ECCV 2024 Multimodal VLM Multimodal Large Language Models Pre-training Ablation Studies Vision Encoder Data Recipe Mixture-of-Experts

MM1: Methods, Analysis & Insights from Multimodal LLM Pre-training¶

Conference: ECCV 2024
arXiv: 2403.09611
Code: None (Internal Apple implementation using the AXLearn framework)
Area: Multimodal VLM
Keywords: Multimodal Large Language Models, Pre-training, Ablation Studies, Vision Encoder, Data Recipe, Mixture-of-Experts

TL;DR¶

Apple systematically ablates the three primary axes of MLLM construction (architecture, data, and training), deriving key design principles: Image Resolution > Model Size > Training Data; the choice of VL connector type has minimal impact; and the meticulous blending of caption, interleaved, and text-only data is crucial. This systematically constructed MM1 model family (ranging from 3B-30B dense models to up to 64B MoE models) achieves state-of-the-art performance in few-shot pre-training evaluations.

Background & Motivation¶

Existing MLLMs display a severe lack of transparency: closed-source models (such as GPT-4V and Gemini) disclose virtually no architectural or data details, while open-source models release weights but rarely reveal the design decision process (i.e., why a particular architecture, data ratio, or training strategy was chosen). It is argued that digesting reproducible design lessons holds more enduring value than any specific component implementation.

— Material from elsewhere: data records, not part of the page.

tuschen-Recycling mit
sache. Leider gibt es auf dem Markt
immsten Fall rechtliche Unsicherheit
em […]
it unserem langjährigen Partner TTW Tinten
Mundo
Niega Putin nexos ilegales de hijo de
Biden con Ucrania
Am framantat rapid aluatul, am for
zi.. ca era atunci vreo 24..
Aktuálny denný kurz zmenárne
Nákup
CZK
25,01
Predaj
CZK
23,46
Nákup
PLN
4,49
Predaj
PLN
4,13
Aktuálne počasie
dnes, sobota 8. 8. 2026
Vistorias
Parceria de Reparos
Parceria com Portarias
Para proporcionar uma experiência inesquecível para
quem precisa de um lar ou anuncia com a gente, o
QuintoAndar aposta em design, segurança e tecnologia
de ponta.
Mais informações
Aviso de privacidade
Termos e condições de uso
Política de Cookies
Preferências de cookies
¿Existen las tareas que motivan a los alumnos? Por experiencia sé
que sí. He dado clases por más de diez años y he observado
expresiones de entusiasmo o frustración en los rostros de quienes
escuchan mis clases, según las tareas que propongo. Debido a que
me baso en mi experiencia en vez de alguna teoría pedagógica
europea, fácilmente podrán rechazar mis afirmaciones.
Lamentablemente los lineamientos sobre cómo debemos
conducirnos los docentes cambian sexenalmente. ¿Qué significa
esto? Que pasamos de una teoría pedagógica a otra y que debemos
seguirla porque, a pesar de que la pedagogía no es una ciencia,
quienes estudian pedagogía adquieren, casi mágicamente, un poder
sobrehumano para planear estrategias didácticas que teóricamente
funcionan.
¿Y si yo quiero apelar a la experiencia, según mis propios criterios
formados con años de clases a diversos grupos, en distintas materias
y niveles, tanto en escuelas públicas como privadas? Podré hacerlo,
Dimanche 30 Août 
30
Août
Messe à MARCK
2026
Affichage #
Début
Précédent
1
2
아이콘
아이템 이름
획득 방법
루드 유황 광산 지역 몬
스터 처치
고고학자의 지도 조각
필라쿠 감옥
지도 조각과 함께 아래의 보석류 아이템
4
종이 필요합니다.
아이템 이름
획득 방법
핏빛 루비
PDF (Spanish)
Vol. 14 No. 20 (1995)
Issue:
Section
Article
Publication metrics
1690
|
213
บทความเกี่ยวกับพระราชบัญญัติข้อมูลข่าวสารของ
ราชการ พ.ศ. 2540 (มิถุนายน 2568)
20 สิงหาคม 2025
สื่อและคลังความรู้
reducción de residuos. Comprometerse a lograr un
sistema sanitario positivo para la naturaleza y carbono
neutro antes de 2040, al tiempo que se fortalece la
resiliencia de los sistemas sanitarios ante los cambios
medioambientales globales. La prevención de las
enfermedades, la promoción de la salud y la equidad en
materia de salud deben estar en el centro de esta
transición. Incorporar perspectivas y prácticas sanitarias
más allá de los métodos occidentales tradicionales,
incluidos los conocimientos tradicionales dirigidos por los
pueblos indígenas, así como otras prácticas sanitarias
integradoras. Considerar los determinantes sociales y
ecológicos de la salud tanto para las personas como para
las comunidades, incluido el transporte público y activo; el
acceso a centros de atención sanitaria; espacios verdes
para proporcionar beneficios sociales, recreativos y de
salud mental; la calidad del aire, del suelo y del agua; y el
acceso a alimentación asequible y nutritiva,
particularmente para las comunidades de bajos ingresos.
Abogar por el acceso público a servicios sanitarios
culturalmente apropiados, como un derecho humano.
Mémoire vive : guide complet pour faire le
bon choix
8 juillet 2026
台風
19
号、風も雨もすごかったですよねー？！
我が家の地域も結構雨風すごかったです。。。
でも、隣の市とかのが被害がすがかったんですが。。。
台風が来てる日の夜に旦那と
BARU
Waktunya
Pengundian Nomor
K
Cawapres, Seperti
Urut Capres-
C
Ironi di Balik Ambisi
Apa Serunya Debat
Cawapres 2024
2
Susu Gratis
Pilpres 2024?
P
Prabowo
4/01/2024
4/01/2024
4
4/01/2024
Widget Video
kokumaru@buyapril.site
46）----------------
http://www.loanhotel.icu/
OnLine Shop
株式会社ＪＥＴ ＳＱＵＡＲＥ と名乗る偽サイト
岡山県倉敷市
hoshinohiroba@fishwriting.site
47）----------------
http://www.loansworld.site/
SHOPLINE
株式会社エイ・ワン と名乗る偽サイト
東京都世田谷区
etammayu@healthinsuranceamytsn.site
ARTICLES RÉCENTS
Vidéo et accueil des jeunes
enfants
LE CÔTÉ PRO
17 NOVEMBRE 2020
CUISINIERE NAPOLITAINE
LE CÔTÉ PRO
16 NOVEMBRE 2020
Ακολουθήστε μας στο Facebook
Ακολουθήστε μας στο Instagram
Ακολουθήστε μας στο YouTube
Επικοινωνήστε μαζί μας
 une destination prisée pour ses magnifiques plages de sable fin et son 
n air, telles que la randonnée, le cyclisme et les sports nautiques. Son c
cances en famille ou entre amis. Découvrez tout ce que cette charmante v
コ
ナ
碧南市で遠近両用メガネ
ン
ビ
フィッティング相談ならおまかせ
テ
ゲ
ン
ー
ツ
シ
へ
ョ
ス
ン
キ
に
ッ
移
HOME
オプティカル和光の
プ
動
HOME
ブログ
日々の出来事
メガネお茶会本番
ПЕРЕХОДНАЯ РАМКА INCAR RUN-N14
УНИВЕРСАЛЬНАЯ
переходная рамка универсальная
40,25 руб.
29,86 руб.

The core contribution of MM1 is not to propose a novel architecture, but rather to answer three pivotal design questions through large-scale systematic ablations: 1. How to select the vision encoder? Which is more important among resolution, model size, and pre-training objectives? 2. How to connect visual features to the LLM? Is it the connector architecture, token count, or resolution? 3. How to blend pre-training data? What are the optimal proportions for caption, interleaved, and text-only data?

Method¶

Overall Architecture¶

MM1 adopts a standard decoder-only MLLM architecture: Vision Encoder \(\rightarrow\) Vision-Language Connector (VL Connector) \(\rightarrow\) LLM Decoder. The input image is first processed by the encoder to extract features, then mapped into a sequence of visual tokens via the connector. These visual tokens are concatenated with text tokens and fed into the autoregressive LLM.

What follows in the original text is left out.